Football is a game of inches and if you watch football often you’ll know inches will often be the difference between a first down and a punt. On these plays, many fans wonder whether or not a center can run with the ball and pick up the first down?
A center cannot run with the ball in football. If the center does not snap the ball to another player an illegal snap infraction penalty will be assessed and the play will be blown dead.
Here is what the nfl rulebook has to say about a center running the ball to start a play.
Article 3: Restrictions for Snapper. The snap (3-31) may be made by any offensive player who is on the line of scrimmage but must conform to the following provisions:
(b) It is not necessary that the snap be between the snapper’s legs, but it must be one quick and continuous motion of the hand or hands of the snapper. The ball must leave or be taken from his hands during this motion.
The most important section of this rule states that the ball must leave or be taken from the center’s hands during the snap. Essentially if the center snaps the ball and it does not leave his hands he will be given an illegal snap infraction penalty.
This penalty is five yards and does not have any effect on the down.
Can A Center Catch A Pass In Football?
Now that we know a center is not allowed to run the ball to start a play let’s go over some other ways they can get their hands on the ball. Catching a pass is not common for an offensive lineman. But in recent years some teams have had success getting lineman the ball in the endzone.
The biggest hurdle to overcome when making a pass to a lineman is to ensure he is an eligible receiver.
On any given play for a player to be an eligible receiver he must be on either end of the line. Or be at least one yard behind the line of scrimmage.
This means you must be the furthest left or furthest right player lining up on the line of scrimmage. Otherwise you will have to lineup one yard before the line of scrimmage. This is why you see slot receivers and tight ends often line up off the line.
Now if you are a player numbered fifty to seventy nine you are going to have let the referee know you are eligible.
These nubmers were selected because they are often worn by offensive lineman. If no player outside of you is on the line of scrimmage an offensive lineman can be an eligible receiver.
But you must announce that this player is eligible to the referee prior to the play starting.
Unfortunately, since the center is in the middle of the formation there is no way he can be considered an eligible receiver.
If a center ran down the field to catch a pass the offense would receive an inelligble receiver downfield penalty. This infraction carries a penalty of five yards and would require a repeat of the down.
For an offensive lineman to receive this penalty he must be three yards past the line of scrimmage before the pass is thrown.
A tipped ball is one of the few situations in which a center can advance the football. If a defensive player tips a pass the ball is able to be caught by any player on the field.
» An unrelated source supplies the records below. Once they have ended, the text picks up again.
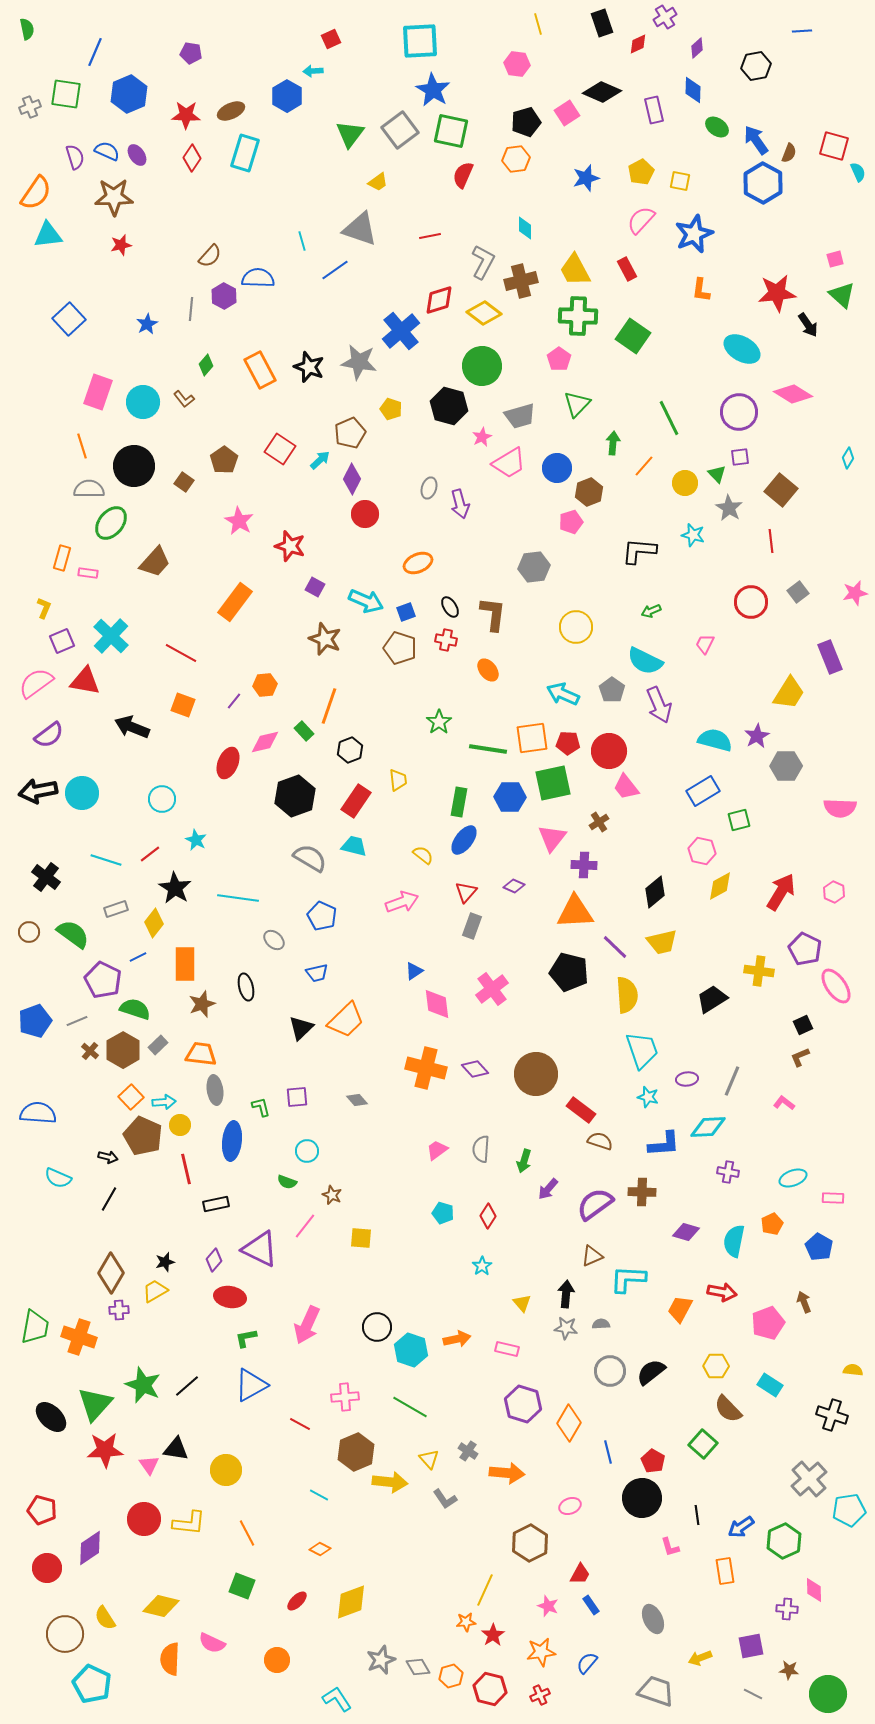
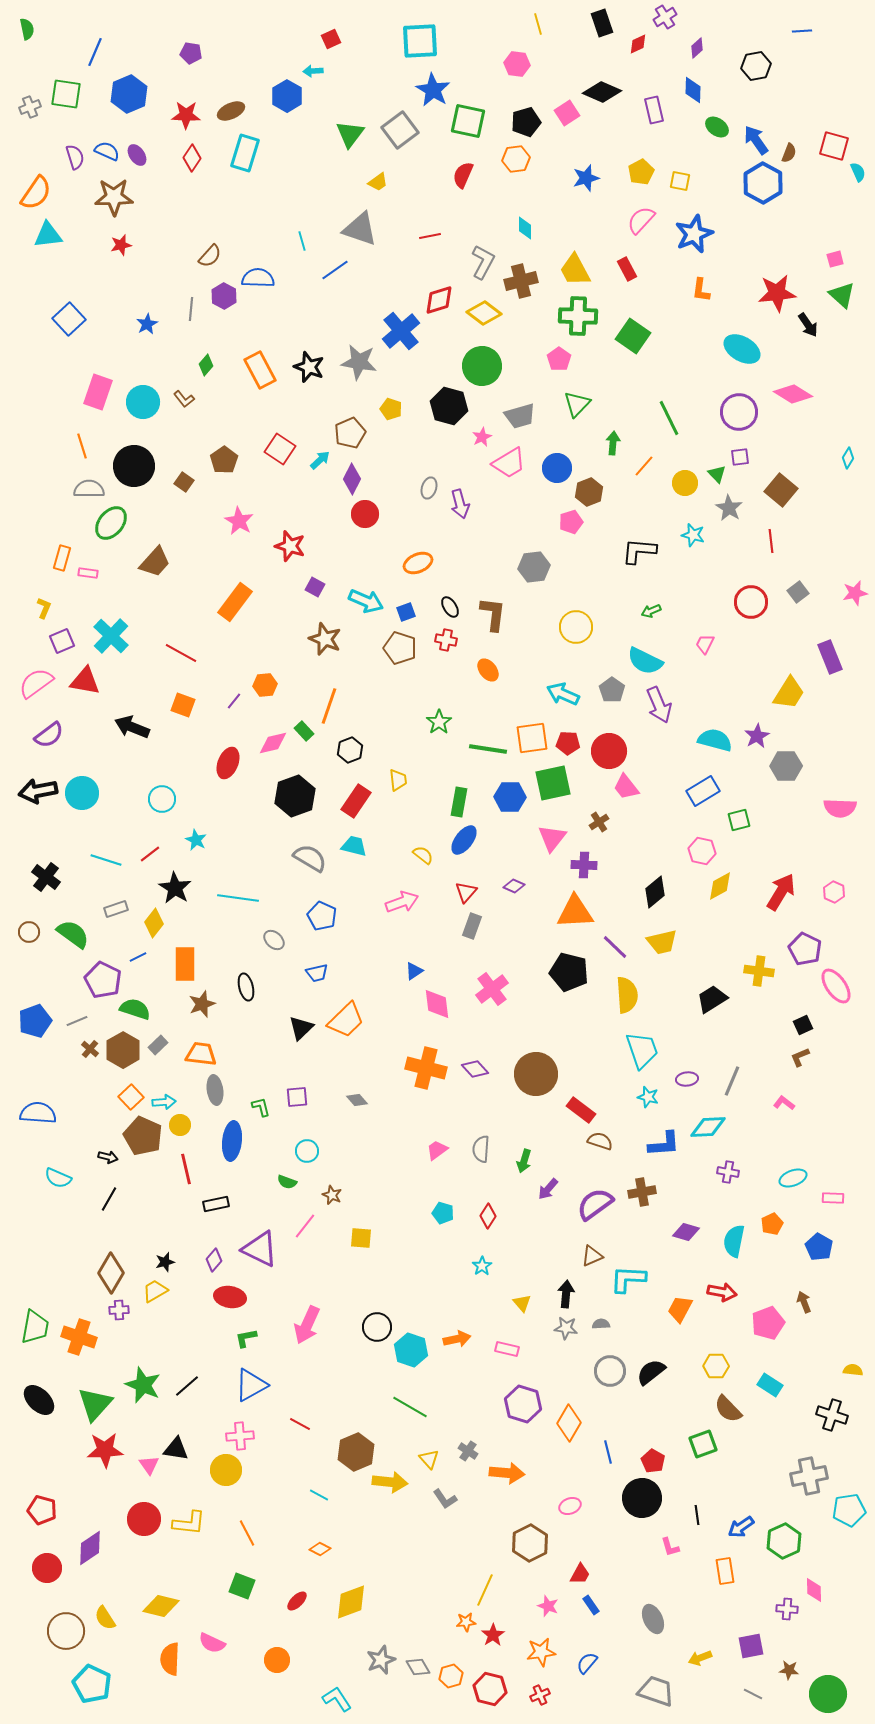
green square at (451, 131): moved 17 px right, 10 px up
pink diamond at (265, 742): moved 8 px right, 1 px down
brown cross at (90, 1051): moved 2 px up
brown cross at (642, 1192): rotated 12 degrees counterclockwise
pink cross at (345, 1397): moved 105 px left, 39 px down
black ellipse at (51, 1417): moved 12 px left, 17 px up
green square at (703, 1444): rotated 28 degrees clockwise
gray cross at (809, 1479): moved 3 px up; rotated 30 degrees clockwise
brown circle at (65, 1634): moved 1 px right, 3 px up
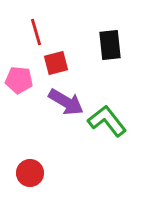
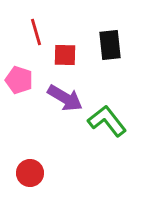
red square: moved 9 px right, 8 px up; rotated 15 degrees clockwise
pink pentagon: rotated 12 degrees clockwise
purple arrow: moved 1 px left, 4 px up
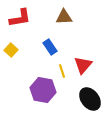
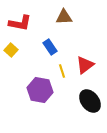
red L-shape: moved 5 px down; rotated 20 degrees clockwise
red triangle: moved 2 px right; rotated 12 degrees clockwise
purple hexagon: moved 3 px left
black ellipse: moved 2 px down
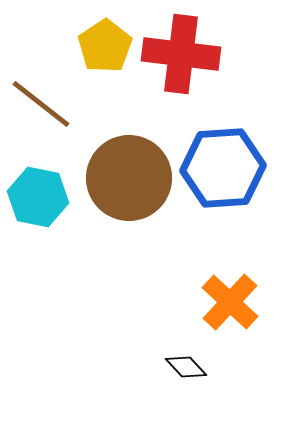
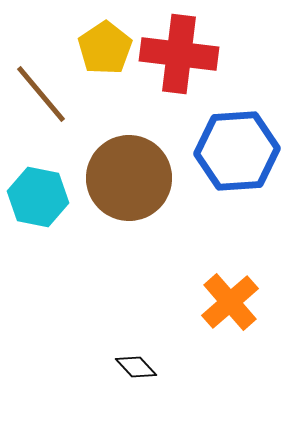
yellow pentagon: moved 2 px down
red cross: moved 2 px left
brown line: moved 10 px up; rotated 12 degrees clockwise
blue hexagon: moved 14 px right, 17 px up
orange cross: rotated 6 degrees clockwise
black diamond: moved 50 px left
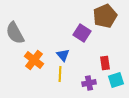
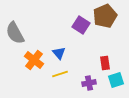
purple square: moved 1 px left, 8 px up
blue triangle: moved 4 px left, 2 px up
yellow line: rotated 70 degrees clockwise
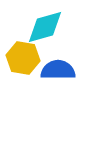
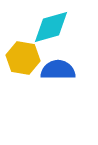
cyan diamond: moved 6 px right
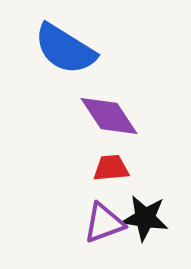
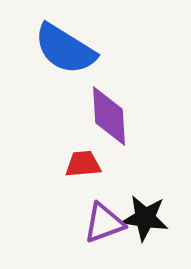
purple diamond: rotated 30 degrees clockwise
red trapezoid: moved 28 px left, 4 px up
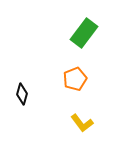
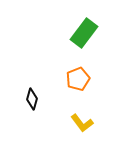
orange pentagon: moved 3 px right
black diamond: moved 10 px right, 5 px down
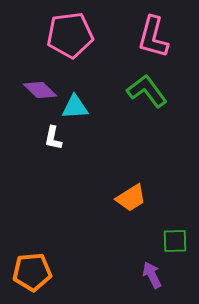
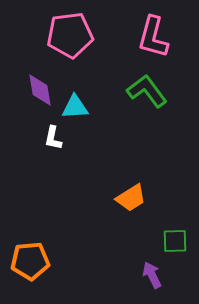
purple diamond: rotated 36 degrees clockwise
orange pentagon: moved 2 px left, 11 px up
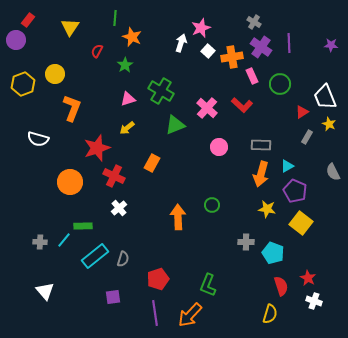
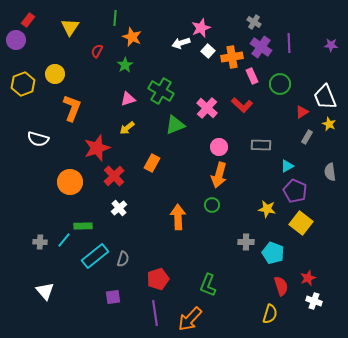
white arrow at (181, 43): rotated 126 degrees counterclockwise
gray semicircle at (333, 172): moved 3 px left; rotated 18 degrees clockwise
orange arrow at (261, 174): moved 42 px left, 1 px down
red cross at (114, 176): rotated 20 degrees clockwise
red star at (308, 278): rotated 21 degrees clockwise
orange arrow at (190, 315): moved 4 px down
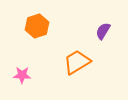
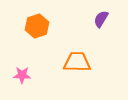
purple semicircle: moved 2 px left, 12 px up
orange trapezoid: rotated 32 degrees clockwise
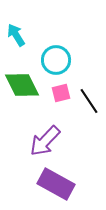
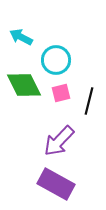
cyan arrow: moved 5 px right, 2 px down; rotated 30 degrees counterclockwise
green diamond: moved 2 px right
black line: rotated 48 degrees clockwise
purple arrow: moved 14 px right
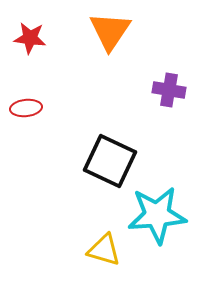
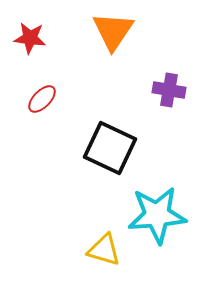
orange triangle: moved 3 px right
red ellipse: moved 16 px right, 9 px up; rotated 40 degrees counterclockwise
black square: moved 13 px up
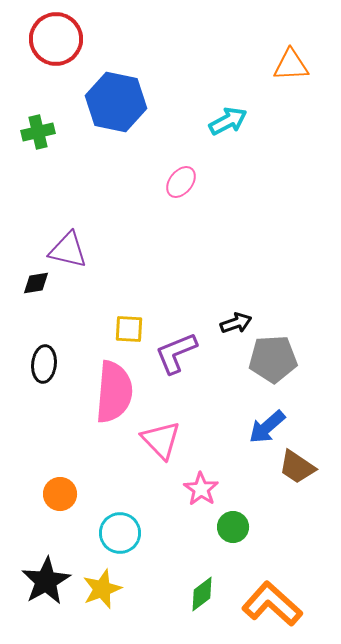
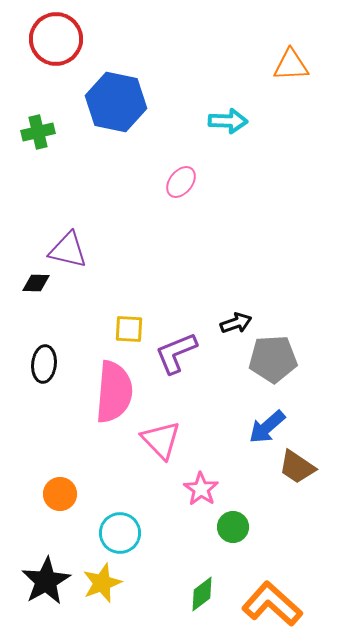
cyan arrow: rotated 30 degrees clockwise
black diamond: rotated 12 degrees clockwise
yellow star: moved 6 px up
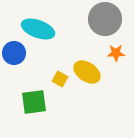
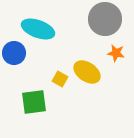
orange star: rotated 12 degrees clockwise
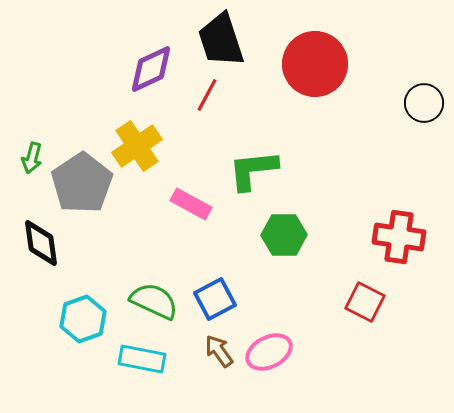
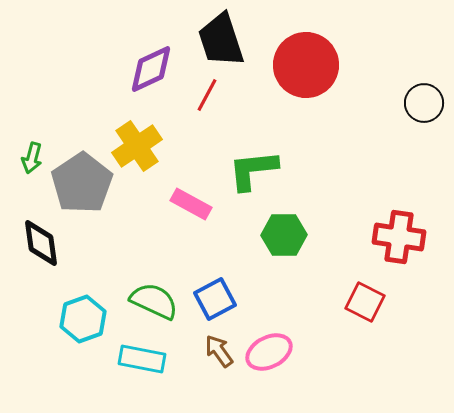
red circle: moved 9 px left, 1 px down
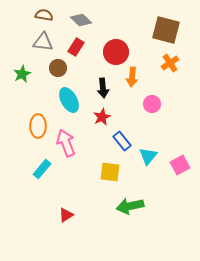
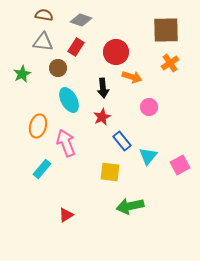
gray diamond: rotated 25 degrees counterclockwise
brown square: rotated 16 degrees counterclockwise
orange arrow: rotated 78 degrees counterclockwise
pink circle: moved 3 px left, 3 px down
orange ellipse: rotated 15 degrees clockwise
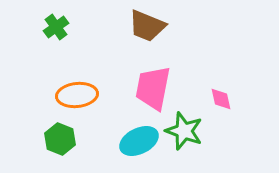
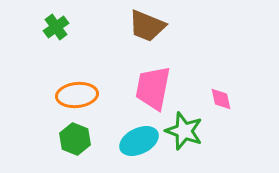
green hexagon: moved 15 px right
Even though the center is not an eligible receiver he is still able to catch a tipped pass.
If the center is able to catch this pass he is able to advance the ball like any other player. This of course is not something you can game plan for. This is because you need a defender to tip the ball in the center’s area.
A bobbled snap, fumbled ball, or dropped lateral can all lead to a live ball in the backfield. Since these plays result in a live ball. The center is able to pick this ball up and progress it like any other player.
This is the most likely scenario which would allow a center to gain some yards with the ball in their hands.
An interesting anecdote regarding offensive linemen recovering fumbles is that they are not able to progress the ball in the final two minutes of the game.
If a player on the offense fumbles in the final two minutes only that player can recover and advance the ball down the field.
Teammates of the player who fumbled are able to gain possession of the ball but they will be marked down at the location in which the player fumbled.
A kick return is the only other scenario in which you may see an offensive lineman with a ball in their hands. On the kick return, team offensive linemen are sometimes used to block tacklers from reaching the kick returner.
But on some occasions, a team may try a squib kick which involves kicking the ball a much shorter distance.
This can result in an offensive lineman being the closest player to the ball. When this happens on a kickoff you need to go for it because at this point it is a live ball. A live ball means that either team can grab the ball to gain possession.
Oftentimes lineman will simply jump on a loose ball in a situation like this. But on some occasions, they may catch the ball and start a return. Some linemen have even gone as far as to break a few tackles a returned the ball over fifty yards.